To better understand the content of researchers’ spreadsheets, we asked whether the following Excel features were used in their datasets (Figure 5).
Figure 5. Percent of researchers surveyed that reported a given feature as present in their Excel data.
n = 70.
multiple tables on a single spreadsheet
multiple tabs within an Excel file
header row with parameter labels created
units provided alongside data (i.e., in the data cell or header row)
embedded formulas
pivot tables
macros
embedded comments
cell shading to indicate information about the data (i.e., ad-hoc metadata)
Most researchers created header rows (97%), used embedded formulas (83%), and used cell shading as a form of ad-hoc metadata (74%). Of those we surveyed, the majority (74%) reported that they had a “better than average” knowledge of the Excel software, while 24% reported an average knowledge (n = 105).
We asked researchers to identify other software programs that they use alongside Excel for their data analysis and organization. Note that these results are likely heavily influenced by the venues used to interview researchers, since software programs tend to be used by many researchers in a given discipline (Figure 6). The open-source statistical software R was most often cited (53%).
Figure 6. Percent of researchers surveyed that reported using a given program alongside Excel.
n = 131.
Other information gathered via the survey included areas of work (i.e., field versus lab; area of focus; discipline), attitudes about data sharing, and knowledge of data repositories. These questions were not asked formally via survey in most cases, rendering the results difficult to share with any confidence in the numbers reported.
Requirements
Although the practices reported by researchers are common and accepted uses of Excel, they are not necessarily well suited for long-term preservation of high-quality data. This has been previously reported in the literature17–20. In addition, the European Spreadsheet Risk Interest Group has created a curated list of stories detailing instances where spreadsheets are implicated in erroneous reporting (http://eusprig.org). In general, issues associated with using Excel for generating curation-ready datasets are (1) poor data table construction (e.g. multiple data tables on a single spreadsheet); (2) a lack of metadata or poorly standardized metadata (e.g. using comments, notes, color-coding, and shading to document important details about the dataset; (3) embedded figures, charts, and comments that make the spreadsheet less usable in programs outside Excel; and (4) poor provenance of how data is produced via calculations, statistics, and formulas.

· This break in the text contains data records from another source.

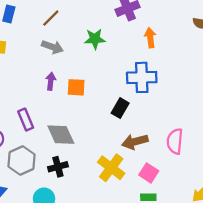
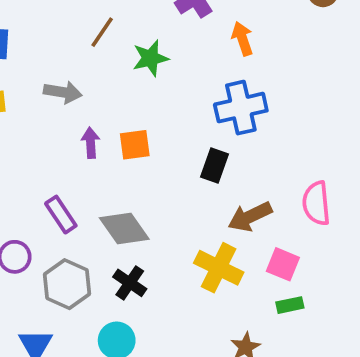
brown line: (51, 18) -> (102, 32), moved
gray arrow: (52, 47) -> (63, 92), moved
black cross: (58, 167) -> (130, 283), turned -30

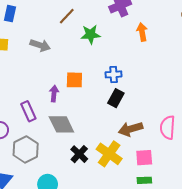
blue cross: (241, 108) -> (114, 74), moved, size x0.6
purple arrow: (91, 143) -> (54, 94), moved
pink square: (283, 264) -> (144, 158), turned -36
black cross: (130, 283) -> (79, 154), moved

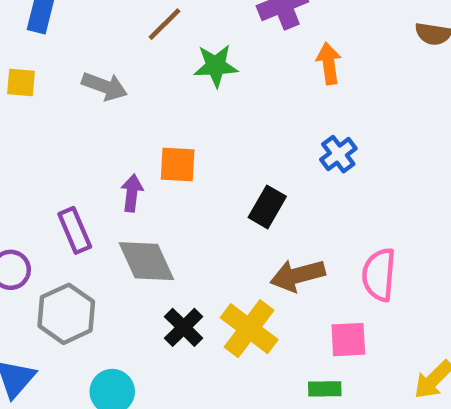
blue cross: (114, 74) -> (338, 154), moved, turned -35
pink square: (144, 158) -> (348, 340), moved

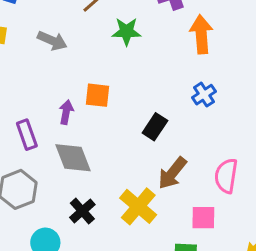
orange arrow: (329, 63) -> (201, 34), size x1.4
brown arrow: (298, 275) -> (172, 173), turned -40
black cross: (184, 327) -> (82, 211), moved

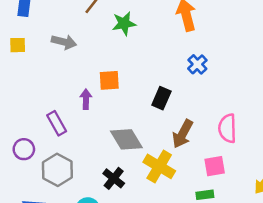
gray diamond: (73, 158) -> (126, 139), moved

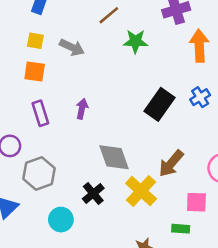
yellow square: (18, 45) -> (35, 41), moved
orange square: (109, 80) -> (35, 72), moved
black rectangle: (161, 98) -> (159, 104), moved, size x1.4
purple rectangle: (57, 123) -> (40, 113), moved

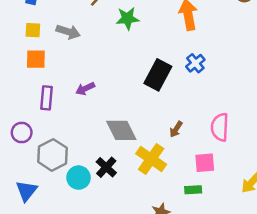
purple arrow: (82, 109) -> (85, 89), turned -120
purple rectangle: (40, 113) -> (46, 98), turned 30
brown arrow: (171, 163) -> (176, 129), size x0.6
cyan circle: (61, 220) -> (79, 178), moved

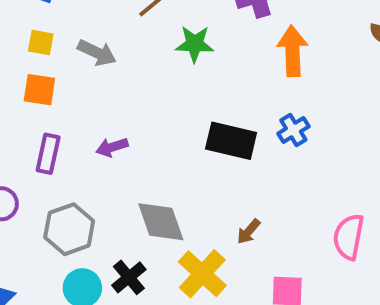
black rectangle: (158, 75) -> (231, 141), turned 68
pink semicircle: (220, 127) -> (349, 237), moved
gray hexagon: (53, 155) -> (69, 229), moved

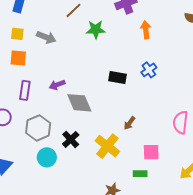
orange arrow: (292, 51) -> (146, 30), size x0.7
black rectangle: (231, 141) -> (118, 78), size x0.7
gray diamond: (161, 222) -> (79, 103), moved
black cross: (129, 277) -> (71, 139), moved

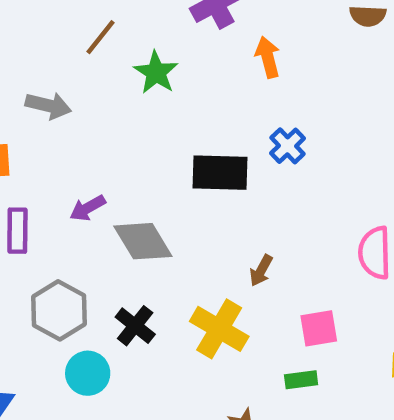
green star: (96, 29) -> (156, 72), turned -30
black rectangle: (118, 78) -> (220, 173), size x1.4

Based on the information collected from researchers and other stakeholders, we created the following high-level requirements for the tool:
1. Check data file for .csv compatibility and create .csv version data file. The user can generate and download a customized report detailing elements in their dataset that might cause problems for data archiving and/or export of the data file as a .csv version.
2. Generate metadata that is linked to the data file. Using the DataUp tool, machine- and human-readable metadata is generated, embedded in the data file, and can be exported as a separate file. The metadata is displayed in a new tab on the spreadsheet, can be saved separately, and relies on Ecological Metadata Language (EML) and the DataONE metadata schema (http://mule1.dataone.org/ArchitectureDocs-current/design/SearchMetadata.html). Both file-level and parameter-level metadata are created by the tool.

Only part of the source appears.